I’m not an indecisive kinda guy. I calls ‘em as I sees ‘em and then move on. Even my creative side seldom spends much time in debate; life is too short, there’s too much to do, to see, to experience. Occasionally though, making a decision is problematic, especially when there are just too many options to choose from. Sometimes that means instead of picking one from column A and one from column B, you just have to say the hell with it and order the entire damn menu.
My primary camera has a built in motor drive. Hold the shutter release down and it’ll just keep snapping away. It’s a machine gun approach to photography, but sounds real cool so I make use of that feature a lot. Which normally means later when culling through a day’s booty of shots, I have multiple photos of the same subject, each slightly different. Picking the keeper is usually not a difficult decision.
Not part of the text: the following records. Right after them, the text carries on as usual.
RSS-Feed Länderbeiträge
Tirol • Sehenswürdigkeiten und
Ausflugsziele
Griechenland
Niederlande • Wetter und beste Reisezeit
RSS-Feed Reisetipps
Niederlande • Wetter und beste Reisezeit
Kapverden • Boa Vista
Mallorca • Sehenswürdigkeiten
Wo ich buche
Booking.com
But a late evening visit to one of the wats in Luang Prabang caused my decision making process to jam up. Too many shots I liked to choose from. It wasn’t just the result of machine gun photography; the subject – broadly – remained the same, and I revisited the same spot half a dozen times that night. Each time the scene got better. Or at least different. I’d been hunting monks and the overabundance of novices at the wat turned the hunt into more of a case of scumming for monks than hunting them.
But that seemed apropos; the entire visit was about multiples. We discovered the wat while sauntering down Sisavangvong Road with no particular destination in mind. Sisavangvong Road is the main boulevard in Luang Prabang’s historic district. With nary a bend in the street, it becomes Sakkarine Road on one end of town, and Chao Fa Ngum on the other. We’d started walking along Chao Fa Ngum Road without even knowing we’d not changed streets.
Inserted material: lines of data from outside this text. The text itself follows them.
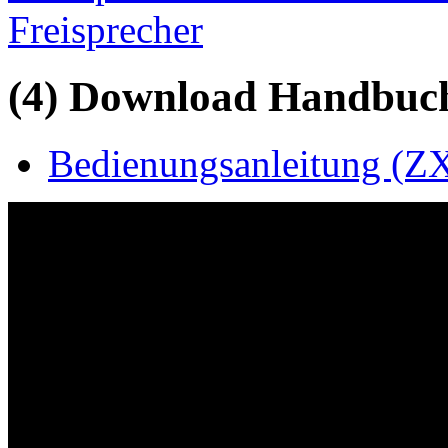
Freisprecher
(4) Download Handbuch,
Bedienungsanleitung (ZX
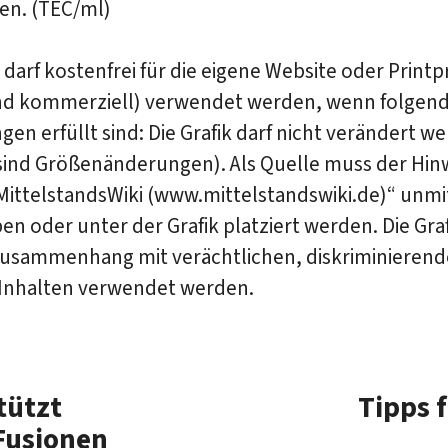
en. (TEC/ml)
k darf kostenfrei für die eigene Website oder Print
und kommerziell) verwendet werden, wenn folgen
en erfüllt sind: Die Grafik darf nicht verändert w
 sind Größenänderungen). Als Quelle muss der Hin
MittelstandsWiki (www.mittelstandswiki.de)“ unmi
en oder unter der Grafik platziert werden. Die Grafi
usammenhang mit verächtlichen, diskriminierend
n Inhalten verwendet werden.
tützt
Tipps 
Fusionen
Across the street we spotted a set of stairs (big surprise) leading up to a wat. There were two monks hanging out at the top, just in case we needed any more reason to go take a look. At the top of the stairs the bot of Wat Hosian Voravihane glimmered in the setting sun to our right. To the left was the monks’ residence. Right or left counts as a decision, though a minor one, but the ‘multiple’ part comes in to play in that by turning right you walk through Wat Hosian’s complex and then, much like with Sisavangvong Road below, with no marking, physical or natural, to alert you to a change you find yourself all of a sudden at Wat That. Which, as long as we are doing the multiple thingy is also called Wat Phra Mahathat.
Multiple streets and multiple wats of multiple names – and needless to say, multiple sets of stairways – has nothing to do with today’s Monk Shot! except as a flimsy excuse to post multiple photos of the same scene. Since the majority of people upon entering any room, building, or area, move to the right, when we reached the top of the stairs leading up to Wat Hosian, we went left. A white stucco building, one of the residences for monks, immediately caught my eye. The play of shadows and light thanks to the setting sun was enough reason for me to raise my camera to eye level, multiple hanging saffron robes matched in color by the trim on the building was an added bonus. A Monk Shot! of monks’ robes is almost as good as a Monk Shot! of actual monks.
A perfect, photogenic setting, and before I could click off a dozen or so shots, a novice monk wandered into the scene. And then another. And another. My camera’s motor drive was smoking. An orgiastic feast of monks that my friend was not quite as enamored with; impatient, he pulled me away and we wandered off to see the rest of the wat(s). Fortunately for me, I count each little setting within a wat as a separate tableau or I’d have an even more difficult time in deciding which shots to keep. Between the two wats there were more than a dozen really cool Monk Shots! waiting to be recorded. But I kept finding an excuse to wander back to the monk house, and each time I did there were more monks hanging around and more Monk Shots! to be taken.
Just for the record, I could pick out just one of these to represent the visit. Through a process of elimination, I could allow my decisive nature to rule the day. Even then, at this setting of multiple wats I’d blow my entire wad of allowable photos in accordance with that bastard in Penang who seared his 7 Shot Rule into my consciousness. So out of spite, I’m sharing several shots of the exact same scene today. I decided that was a better route to take than to publish multiple posts about the multiple Monk Shots! at the multiple wats of multiple names on multiple streets.